## WHAT YOU SHOULD DO
For this exercise, output exactly and only the lines running from the one with "January 2018" through the final line of the data below, without pictures.

## DATA EXTRACTS
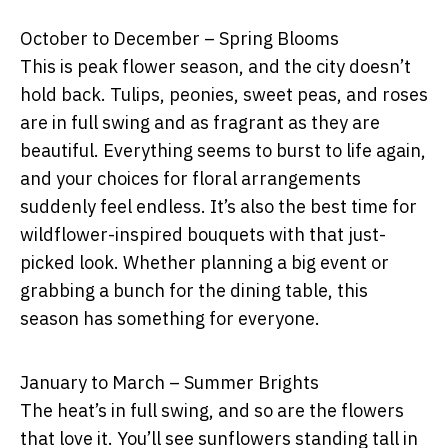
October to December – Spring Blooms
This is peak flower season, and the city doesn’t
hold back. Tulips, peonies, sweet peas, and roses
are in full swing and as fragrant as they are
beautiful. Everything seems to burst to life again,
and your choices for floral arrangements
suddenly feel endless. It’s also the best time for
wildflower-inspired bouquets with that just-
picked look. Whether planning a big event or
grabbing a bunch for the dining table, this
season has something for everyone.
January to March – Summer Brights
The heat’s in full swing, and so are the flowers
that love it. You’ll see sunflowers standing tall in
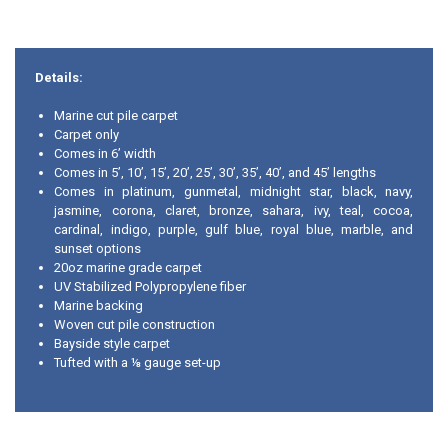
Details:
Marine cut pile carpet
Carpet only
Comes in 6’ width
Comes in 5’, 10’, 15’, 20’, 25’, 30’, 35’, 40’, and 45’ lengths
Comes in platinum, gunmetal, midnight star, black, navy,
jasmine, corona, claret, bronze, sahara, ivy, teal, cocoa,
cardinal, indigo, purple, gulf blue, royal blue, marble, and
sunset options
20oz marine grade carpet
UV Stabilized Polypropylene fiber
Marine backing
Woven cut pile construction
Bayside style carpet
Tufted with a ⅛ gauge set-up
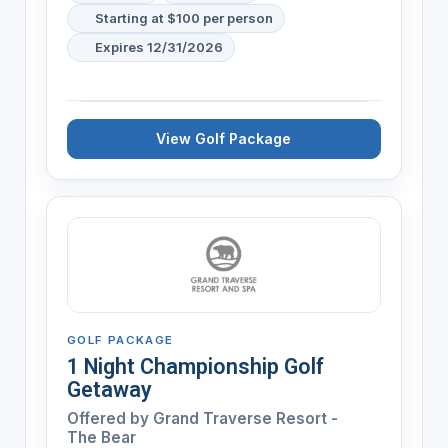
Starting at $100 per person
Expires 12/31/2026
View Golf Package
GOLF PACKAGE
1 Night Championship Golf
Getaway
Offered by
Grand Traverse Resort -
The Bear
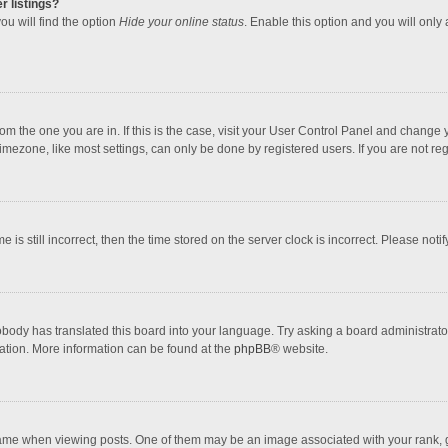
r listings?
ou will find the option
Hide your online status
. Enable this option and you will only
 from the one you are in. If this is the case, visit your User Control Panel and chang
mezone, like most settings, can only be done by registered users. If you are not regi
 is still incorrect, then the time stored on the server clock is incorrect. Please noti
obody has translated this board into your language. Try asking a board administrator 
lation. More information can be found at the
phpBB
® website.
 when viewing posts. One of them may be an image associated with your rank, gener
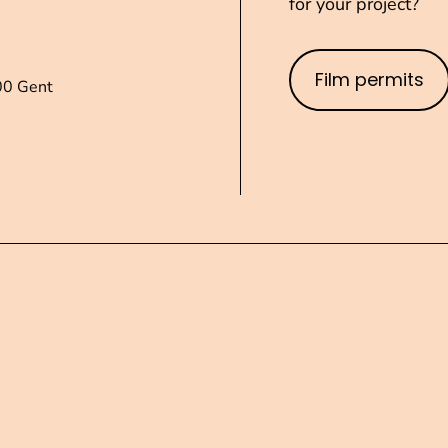
for your project?
Film permits
00 Gent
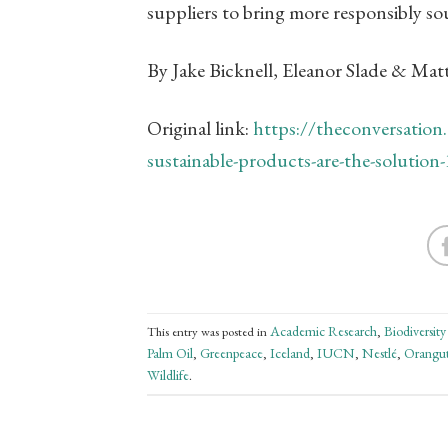
suppliers to bring more responsibly s
By Jake Bicknell, Eleanor Slade & Ma
Original link:
https://theconversation.
sustainable-products-are-the-solutio
Academic Research
Biodiversity
This entry was posted in
,
Palm Oil
Greenpeace
Iceland
IUCN
Nestlé
Orangu
,
,
,
,
,
Wildlife
.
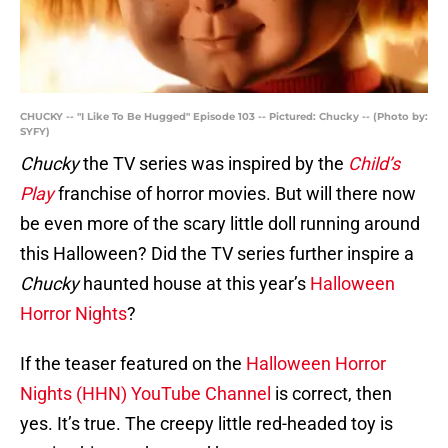
CHUCKY -- "I Like To Be Hugged" Episode 103 -- Pictured: Chucky -- (Photo by:
SYFY)
Chucky
the TV series was inspired by the
Child’s
Play
franchise of horror movies. But will there now
be even more of the scary little doll running around
this Halloween? Did the TV series further inspire a
Chucky
haunted house at this year’s
Halloween
Horror Nights
?
If the teaser featured on the
Halloween Horror
Nights (HHN) YouTube Channel
is correct, then
yes. It’s true. The creepy little red-headed toy is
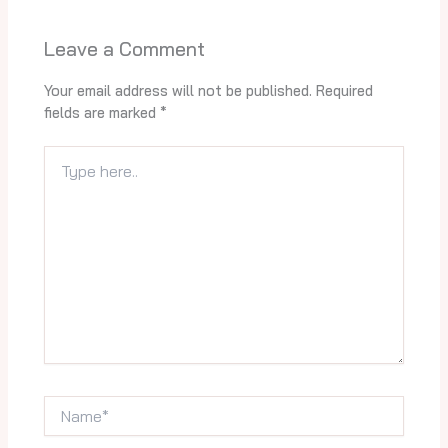
Leave a Comment
Your email address will not be published.
Required
fields are marked
*
Type
here..
Name*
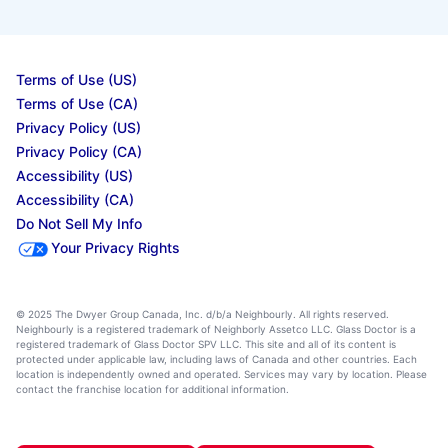
Terms of Use (US)
Terms of Use (CA)
Privacy Policy (US)
Privacy Policy (CA)
Accessibility (US)
Accessibility (CA)
Do Not Sell My Info
Your Privacy Rights
© 2025 The Dwyer Group Canada, Inc. d/b/a Neighbourly. All rights reserved.
Neighbourly is a registered trademark of Neighborly Assetco LLC. Glass Doctor is a
registered trademark of Glass Doctor SPV LLC. This site and all of its content is
protected under applicable law, including laws of Canada and other countries. Each
location is independently owned and operated. Services may vary by location. Please
contact the franchise location for additional information.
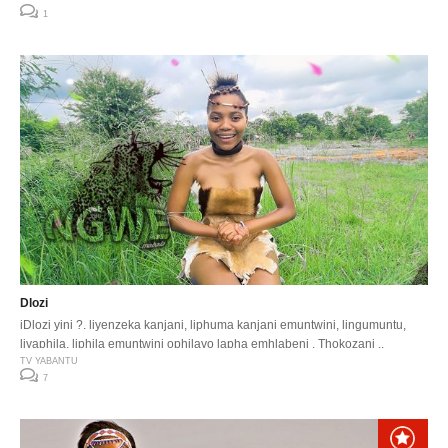
1
Dlozi
iDlozi yini ?. liyenzeka kanjani, liphuma kanjani emuntwini, lingumuntu,
liyaphila, liphila emuntwini ophilayo lapha emhlabeni . Thokozani ..
TV YABANTU
7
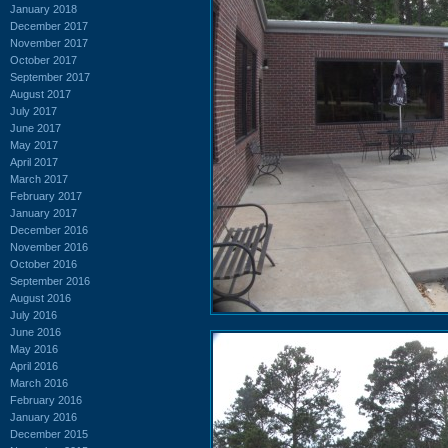
January 2018
December 2017
November 2017
October 2017
September 2017
August 2017
July 2017
June 2017
May 2017
April 2017
March 2017
February 2017
January 2017
December 2016
November 2016
October 2016
September 2016
August 2016
July 2016
June 2016
May 2016
April 2016
March 2016
February 2016
January 2016
December 2015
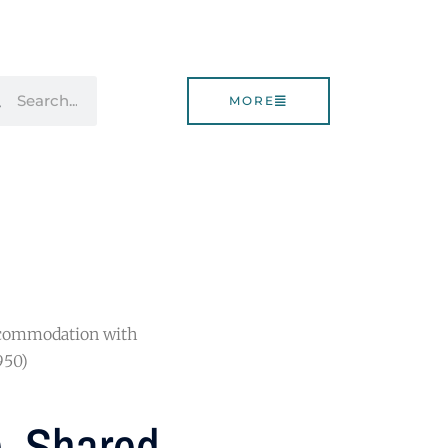
rch
Search
MORE
Accommodation with
950)
), Shared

## ANSWER SECTION
January 2018
December 2017
November 2017
October 2017
September 2017
August 2017
July 2017
June 2017
May 2017
April 2017
March 2017
February 2017
January 2017
December 2016
November 2016
October 2016
September 2016
August 2016
July 2016
June 2016
May 2016
April 2016
March 2016
February 2016
January 2016
December 2015
rch
Search
MORE
Accommodation with
950)
), Shared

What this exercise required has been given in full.